Data for the task:
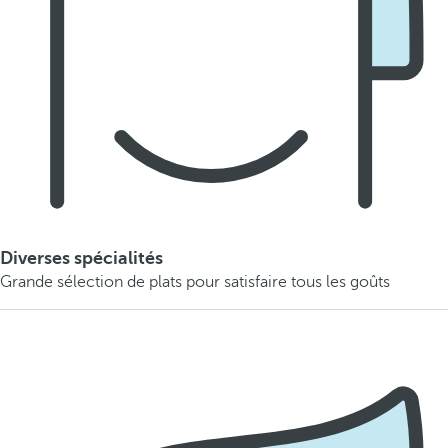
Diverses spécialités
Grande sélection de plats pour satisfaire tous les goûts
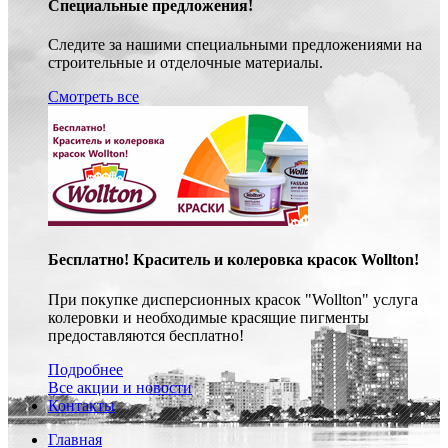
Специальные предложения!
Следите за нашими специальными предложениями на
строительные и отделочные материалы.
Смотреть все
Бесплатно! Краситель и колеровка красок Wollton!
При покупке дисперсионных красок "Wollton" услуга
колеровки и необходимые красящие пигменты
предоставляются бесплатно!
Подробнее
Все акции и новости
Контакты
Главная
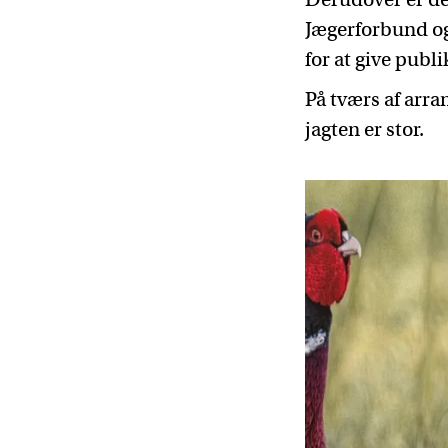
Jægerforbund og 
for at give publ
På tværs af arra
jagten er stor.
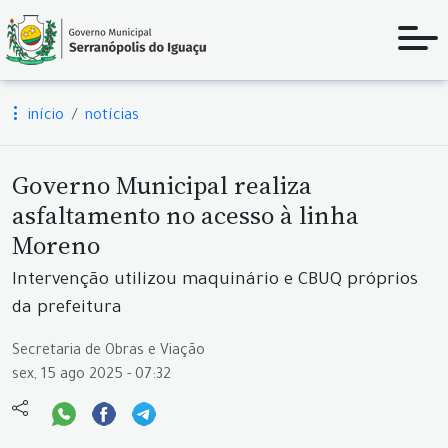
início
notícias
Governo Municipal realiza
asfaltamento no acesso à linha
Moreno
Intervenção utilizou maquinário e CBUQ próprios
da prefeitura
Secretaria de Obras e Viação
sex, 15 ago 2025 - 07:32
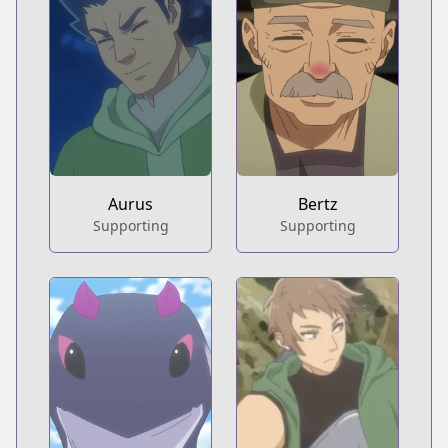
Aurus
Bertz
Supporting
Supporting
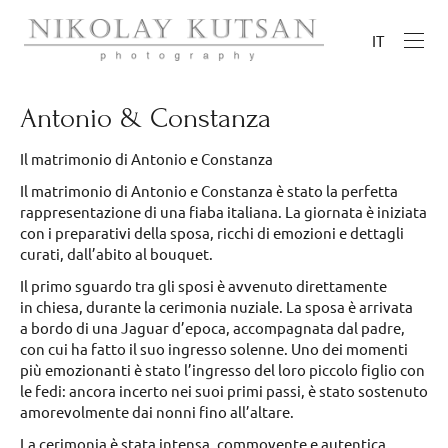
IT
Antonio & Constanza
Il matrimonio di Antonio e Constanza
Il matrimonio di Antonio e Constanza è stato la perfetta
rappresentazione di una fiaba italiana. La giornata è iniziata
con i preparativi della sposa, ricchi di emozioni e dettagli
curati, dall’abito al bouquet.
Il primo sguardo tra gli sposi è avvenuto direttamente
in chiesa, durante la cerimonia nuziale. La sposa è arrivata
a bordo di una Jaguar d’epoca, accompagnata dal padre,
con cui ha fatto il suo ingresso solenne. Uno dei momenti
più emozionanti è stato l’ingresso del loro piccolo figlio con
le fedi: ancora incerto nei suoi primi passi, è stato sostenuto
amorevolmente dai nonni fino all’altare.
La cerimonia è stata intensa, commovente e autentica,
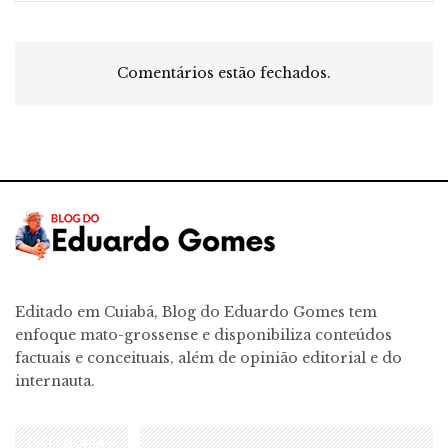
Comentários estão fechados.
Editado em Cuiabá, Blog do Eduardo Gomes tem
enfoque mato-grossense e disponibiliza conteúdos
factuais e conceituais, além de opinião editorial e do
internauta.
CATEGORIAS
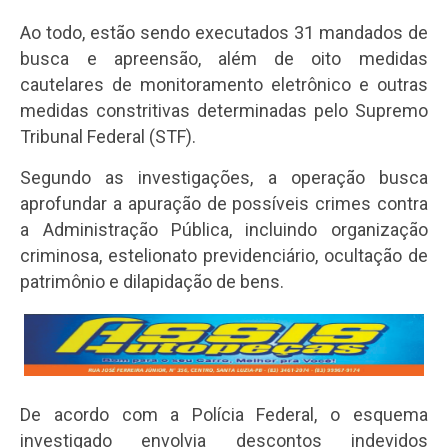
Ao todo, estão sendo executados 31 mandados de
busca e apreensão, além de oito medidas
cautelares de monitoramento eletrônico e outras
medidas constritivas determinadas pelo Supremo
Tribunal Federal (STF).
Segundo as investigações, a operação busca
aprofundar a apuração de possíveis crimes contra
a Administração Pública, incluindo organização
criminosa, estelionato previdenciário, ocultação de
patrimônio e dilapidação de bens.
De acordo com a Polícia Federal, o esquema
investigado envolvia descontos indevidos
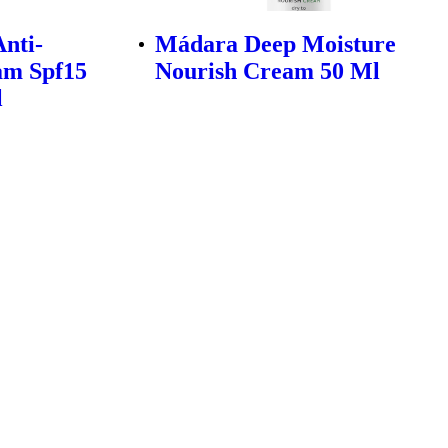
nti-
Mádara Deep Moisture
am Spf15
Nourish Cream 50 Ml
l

Problem to solve: In the material above, locate the line containing "rappresentazione di una" and the line containing "a bordo di una". Transcribe exactly those two lines and every line between them, and nothing more.

The completed task:
rappresentazione di una fiaba italiana. La giornata è iniziata
con i preparativi della sposa, ricchi di emozioni e dettagli
curati, dall’abito al bouquet.
Il primo sguardo tra gli sposi è avvenuto direttamente
in chiesa, durante la cerimonia nuziale. La sposa è arrivata
a bordo di una Jaguar d’epoca, accompagnata dal padre,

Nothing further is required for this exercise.